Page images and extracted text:

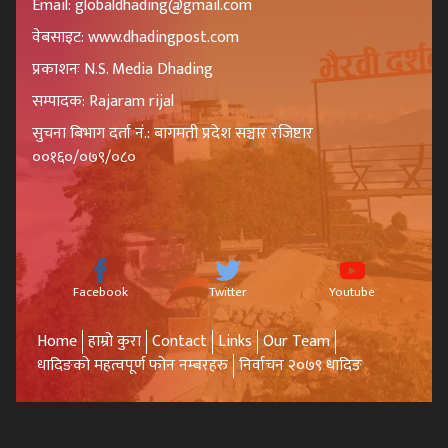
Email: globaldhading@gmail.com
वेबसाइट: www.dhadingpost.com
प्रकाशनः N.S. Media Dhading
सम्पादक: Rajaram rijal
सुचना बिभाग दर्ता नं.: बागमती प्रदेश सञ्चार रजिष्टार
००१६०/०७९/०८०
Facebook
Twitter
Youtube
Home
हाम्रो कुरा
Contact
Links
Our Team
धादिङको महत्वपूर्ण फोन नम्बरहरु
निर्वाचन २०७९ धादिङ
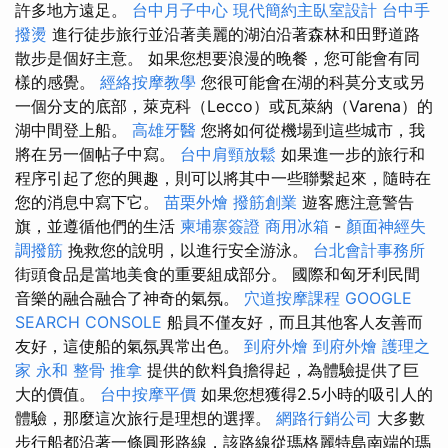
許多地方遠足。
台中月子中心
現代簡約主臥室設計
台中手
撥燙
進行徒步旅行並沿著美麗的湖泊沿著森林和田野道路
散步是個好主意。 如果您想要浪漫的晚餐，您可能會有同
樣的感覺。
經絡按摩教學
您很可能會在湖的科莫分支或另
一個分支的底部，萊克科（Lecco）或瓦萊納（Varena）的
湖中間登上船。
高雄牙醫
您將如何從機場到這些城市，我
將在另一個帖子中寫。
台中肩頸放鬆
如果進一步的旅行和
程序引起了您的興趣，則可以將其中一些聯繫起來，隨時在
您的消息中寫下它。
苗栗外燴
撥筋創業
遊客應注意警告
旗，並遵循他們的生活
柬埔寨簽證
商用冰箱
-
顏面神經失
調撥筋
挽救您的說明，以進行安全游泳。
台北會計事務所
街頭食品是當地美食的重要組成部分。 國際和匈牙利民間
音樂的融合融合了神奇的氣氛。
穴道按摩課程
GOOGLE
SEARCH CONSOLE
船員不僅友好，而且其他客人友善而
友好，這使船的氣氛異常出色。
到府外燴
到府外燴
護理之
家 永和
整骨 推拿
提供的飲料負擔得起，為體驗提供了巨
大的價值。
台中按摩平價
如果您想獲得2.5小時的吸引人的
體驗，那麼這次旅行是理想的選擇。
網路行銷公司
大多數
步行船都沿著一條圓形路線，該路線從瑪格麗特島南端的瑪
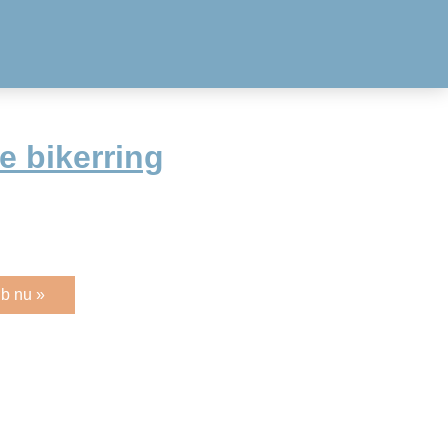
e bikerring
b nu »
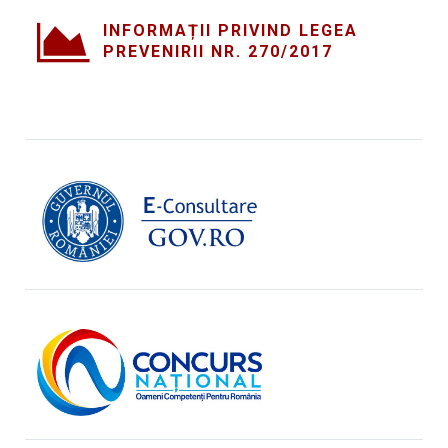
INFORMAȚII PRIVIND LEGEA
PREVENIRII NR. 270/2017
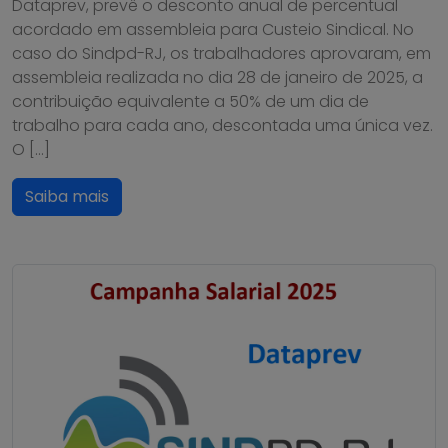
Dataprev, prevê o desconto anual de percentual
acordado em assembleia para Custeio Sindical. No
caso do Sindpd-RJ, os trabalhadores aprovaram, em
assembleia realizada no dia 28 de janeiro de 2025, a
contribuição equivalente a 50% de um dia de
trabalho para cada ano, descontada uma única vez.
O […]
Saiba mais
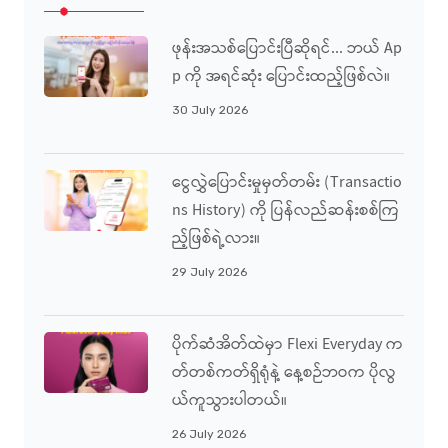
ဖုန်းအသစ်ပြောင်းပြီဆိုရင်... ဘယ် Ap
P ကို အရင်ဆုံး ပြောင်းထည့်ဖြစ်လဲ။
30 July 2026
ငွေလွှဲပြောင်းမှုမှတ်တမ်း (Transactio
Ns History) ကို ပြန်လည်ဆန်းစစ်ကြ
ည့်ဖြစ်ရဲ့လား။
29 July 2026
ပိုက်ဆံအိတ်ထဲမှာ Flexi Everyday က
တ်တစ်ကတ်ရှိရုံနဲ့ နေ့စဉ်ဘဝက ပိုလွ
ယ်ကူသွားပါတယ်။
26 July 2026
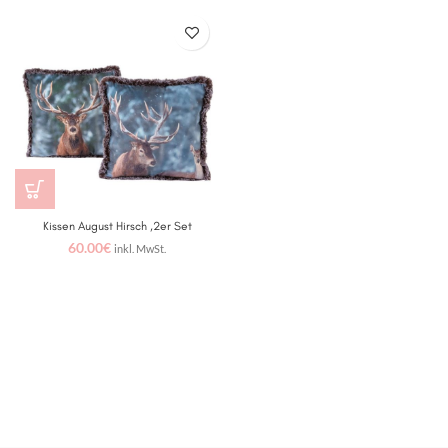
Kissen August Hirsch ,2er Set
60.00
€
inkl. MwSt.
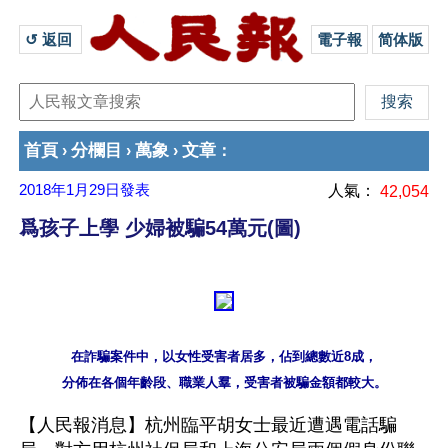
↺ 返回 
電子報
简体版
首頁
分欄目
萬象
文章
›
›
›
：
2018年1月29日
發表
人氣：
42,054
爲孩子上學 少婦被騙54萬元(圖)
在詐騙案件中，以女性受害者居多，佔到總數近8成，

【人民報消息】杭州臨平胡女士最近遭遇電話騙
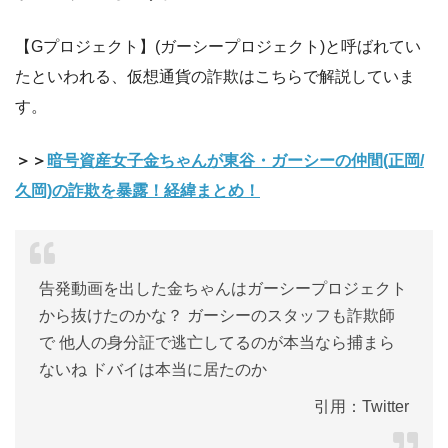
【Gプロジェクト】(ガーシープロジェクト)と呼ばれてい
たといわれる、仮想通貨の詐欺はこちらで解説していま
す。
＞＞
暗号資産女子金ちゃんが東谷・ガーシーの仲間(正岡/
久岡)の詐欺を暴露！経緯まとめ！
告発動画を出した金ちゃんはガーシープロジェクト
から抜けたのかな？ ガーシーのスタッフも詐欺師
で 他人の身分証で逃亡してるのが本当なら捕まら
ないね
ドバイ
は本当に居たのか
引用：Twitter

What is expected: Word for word, print out all of the records above; pass over the pictures.

Problem solution:
Email: globaldhading@gmail.com
वेबसाइट: www.dhadingpost.com
प्रकाशनः N.S. Media Dhading
सम्पादक: Rajaram rijal
सुचना बिभाग दर्ता नं.: बागमती प्रदेश सञ्चार रजिष्टार
००१६०/०७९/०८०
Facebook
Twitter
Youtube
Home
हाम्रो कुरा
Contact
Links
Our Team
धादिङको महत्वपूर्ण फोन नम्बरहरु
निर्वाचन २०७९ धादिङ
許多地方遠足。
台中月子中心
現代簡約主臥室設計
台中手
撥燙
進行徒步旅行並沿著美麗的湖泊沿著森林和田野道路
散步是個好主意。 如果您想要浪漫的晚餐，您可能會有同
樣的感覺。
經絡按摩教學
您很可能會在湖的科莫分支或另
一個分支的底部，萊克科（Lecco）或瓦萊納（Varena）的
湖中間登上船。
高雄牙醫
您將如何從機場到這些城市，我
將在另一個帖子中寫。
台中肩頸放鬆
如果進一步的旅行和
程序引起了您的興趣，則可以將其中一些聯繫起來，隨時在
您的消息中寫下它。
苗栗外燴
撥筋創業
遊客應注意警告
旗，並遵循他們的生活
柬埔寨簽證
商用冰箱
-
顏面神經失
調撥筋
挽救您的說明，以進行安全游泳。
台北會計事務所
街頭食品是當地美食的重要組成部分。 國際和匈牙利民間
音樂的融合融合了神奇的氣氛。
穴道按摩課程
GOOGLE
SEARCH CONSOLE
船員不僅友好，而且其他客人友善而
友好，這使船的氣氛異常出色。
到府外燴
到府外燴
護理之
家 永和
整骨 推拿
提供的飲料負擔得起，為體驗提供了巨
大的價值。
台中按摩平價
如果您想獲得2.5小時的吸引人的
體驗，那麼這次旅行是理想的選擇。
網路行銷公司
大多數
步行船都沿著一條圓形路線，該路線從瑪格麗特島南端的瑪
e bikerring
b nu »
INFORMAȚII PRIVIND LEGEA
PREVENIRII NR. 270/2017
Dataprev, prevê o desconto anual de percentual
acordado em assembleia para Custeio Sindical. No
caso do Sindpd-RJ, os trabalhadores aprovaram, em
assembleia realizada no dia 28 de janeiro de 2025, a
contribuição equivalente a 50% de um dia de
trabalho para cada ano, descontada uma única vez.
O […]
Saiba mais
ဖုန်းအသစ်ပြောင်းပြီဆိုရင်... ဘယ် Ap
P ကို အရင်ဆုံး ပြောင်းထည့်ဖြစ်လဲ။
30 July 2026
ငွေလွှဲပြောင်းမှုမှတ်တမ်း (Transactio
Ns History) ကို ပြန်လည်ဆန်းစစ်ကြ
ည့်ဖြစ်ရဲ့လား။
29 July 2026
ပိုက်ဆံအိတ်ထဲမှာ Flexi Everyday က
တ်တစ်ကတ်ရှိရုံနဲ့ နေ့စဉ်ဘဝက ပိုလွ
ယ်ကူသွားပါတယ်။
26 July 2026
Kissen August Hirsch ,2er Set
60.00
€
inkl. MwSt.
↺ 返回 
電子報
简体版
首頁
分欄目
萬象
文章
›
›
›
：
2018年1月29日
發表
人氣：
42,054
爲孩子上學 少婦被騙54萬元(圖)
在詐騙案件中，以女性受害者居多，佔到總數近8成，

【人民報消息】杭州臨平胡女士最近遭遇電話騙
【Gプロジェクト】(ガーシープロジェクト)と呼ばれてい
たといわれる、仮想通貨の詐欺はこちらで解説していま
す。
＞＞
暗号資産女子金ちゃんが東谷・ガーシーの仲間(正岡/
久岡)の詐欺を暴露！経緯まとめ！
告発動画を出した金ちゃんはガーシープロジェクト
から抜けたのかな？ ガーシーのスタッフも詐欺師
で 他人の身分証で逃亡してるのが本当なら捕まら
ないね
ドバイ
は本当に居たのか
引用：Twitter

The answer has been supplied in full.